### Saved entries
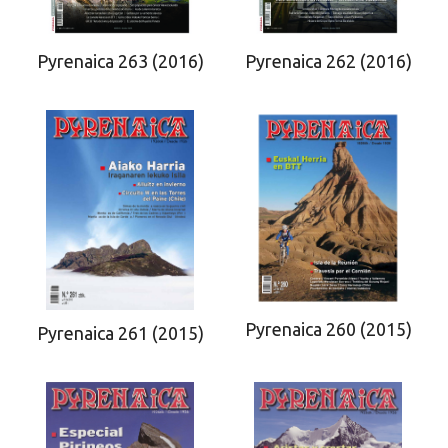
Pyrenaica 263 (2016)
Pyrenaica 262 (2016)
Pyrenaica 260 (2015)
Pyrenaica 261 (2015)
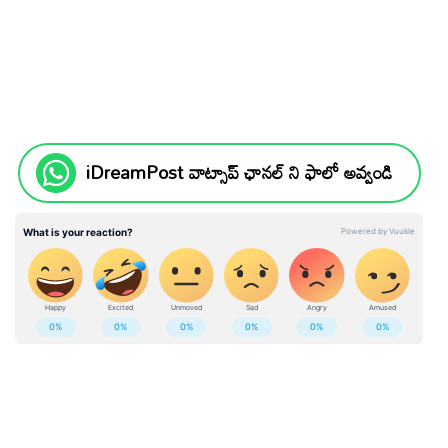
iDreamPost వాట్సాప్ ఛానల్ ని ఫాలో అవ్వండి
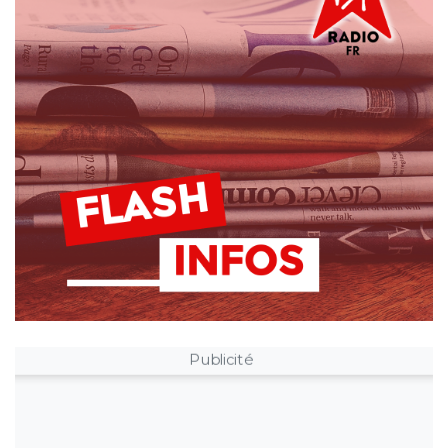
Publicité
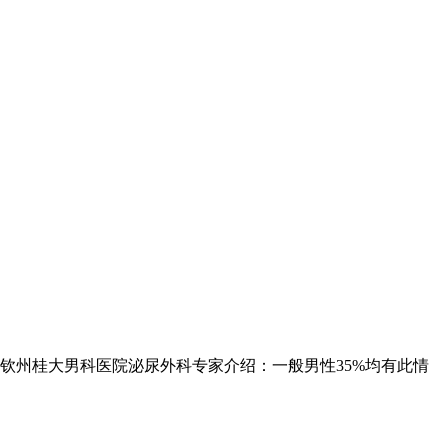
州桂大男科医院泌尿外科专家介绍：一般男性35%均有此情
==
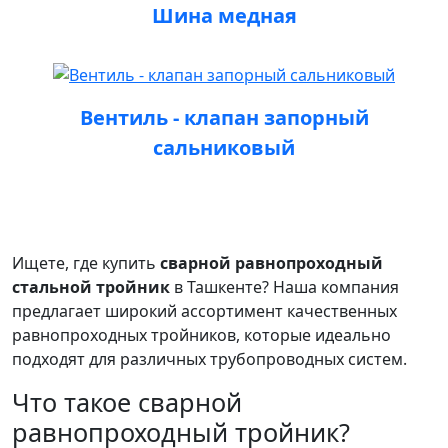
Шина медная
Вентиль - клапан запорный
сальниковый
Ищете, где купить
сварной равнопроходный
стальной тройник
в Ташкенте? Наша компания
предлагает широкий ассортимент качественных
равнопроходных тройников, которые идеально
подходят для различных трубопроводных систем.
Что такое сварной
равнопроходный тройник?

### The task
Pull every line with the string "сварной" from the data above.

### Output for this exercise
сварной равнопроходный
Что такое сварной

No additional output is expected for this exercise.